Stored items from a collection
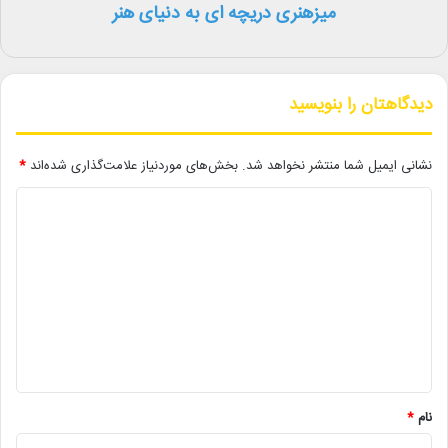
فرش قرمز مراسم اسکار حاضر شد.
میزهنری دریچه ای به دنیای هنر
دیدگاهتان را بنویسید
لینک خبر
نشانی ایمیل شما منتشر نخواهد شد.
بخش‌های موردنیاز علامت‌گذاری شده‌اند
*
کپی
د
ی
د
گ
دیگر خبرها
ا
• نگاه هفته
ه
*
• مجله هنری
نام
*
• زمان ساخت و اکران «مایکل ۲» اعلام شد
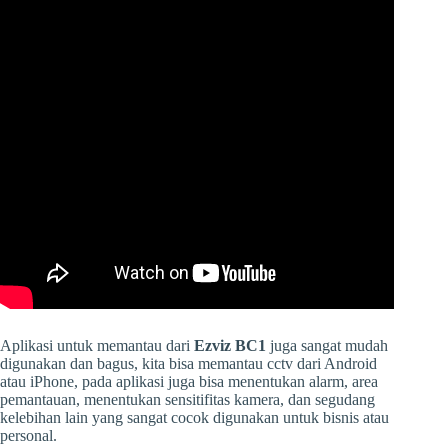
Aplikasi untuk memantau dari
Ezviz BC1
juga sangat mudah
digunakan dan bagus, kita bisa memantau cctv dari Android
atau iPhone, pada aplikasi juga bisa menentukan alarm, area
pemantauan, menentukan sensitifitas kamera, dan segudang
kelebihan lain yang sangat cocok digunakan untuk bisnis atau
personal.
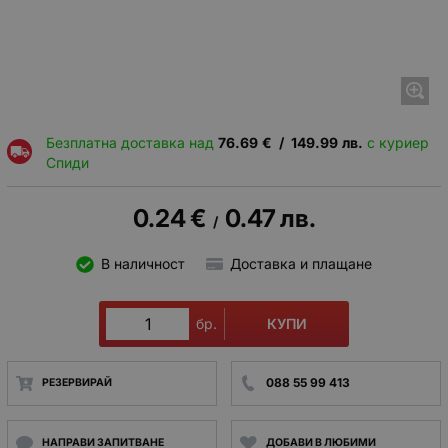
Безплатна доставка над
76.69
€
/
149.99
лв.
с куриер
Спиди
0.24
€
0.47
лв.
/
В наличност
Доставка и плащане
КУПИ
бр.
088 55 99 413
РЕЗЕРВИРАЙ
НАПРАВИ ЗАПИТВАНЕ
ДОБАВИ В ЛЮБИМИ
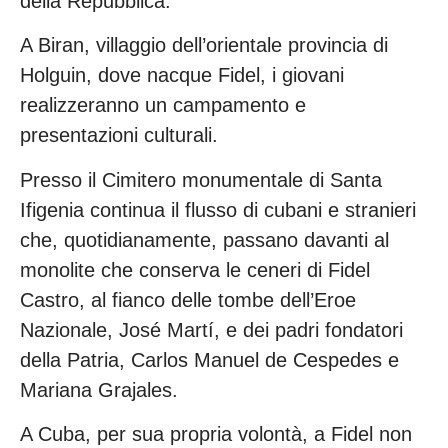
della Repubblica.
A Biran, villaggio dell’orientale provincia di
Holguin, dove nacque Fidel, i giovani
realizzeranno un campamento e
presentazioni culturali.
Presso il Cimitero monumentale di Santa
Ifigenia continua il flusso di cubani e stranieri
che, quotidianamente, passano davanti al
monolite che conserva le ceneri di Fidel
Castro, al fianco delle tombe dell’Eroe
Nazionale, José Martí, e dei padri fondatori
della Patria, Carlos Manuel de Cespedes e
Mariana Grajales.
A Cuba, per sua propria volontà, a Fidel non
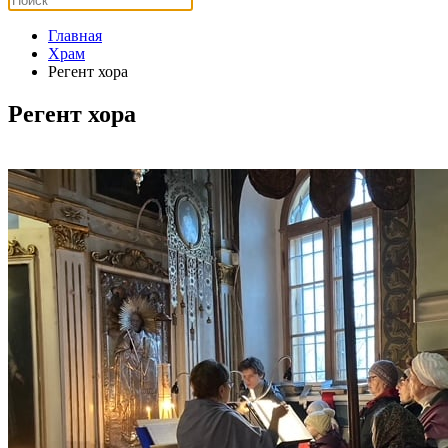
Главная
Храм
Регент хора
Регент хора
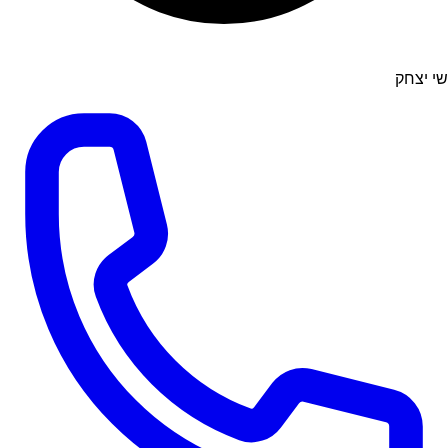
שי יצחק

[Exercise brief]
Search the entries for the word "Fidel" and show every line that has it.

[Reply to the exercise]
Holguin, dove nacque Fidel, i giovani
monolite che conserva le ceneri di Fidel
A Cuba, per sua propria volontà, a Fidel non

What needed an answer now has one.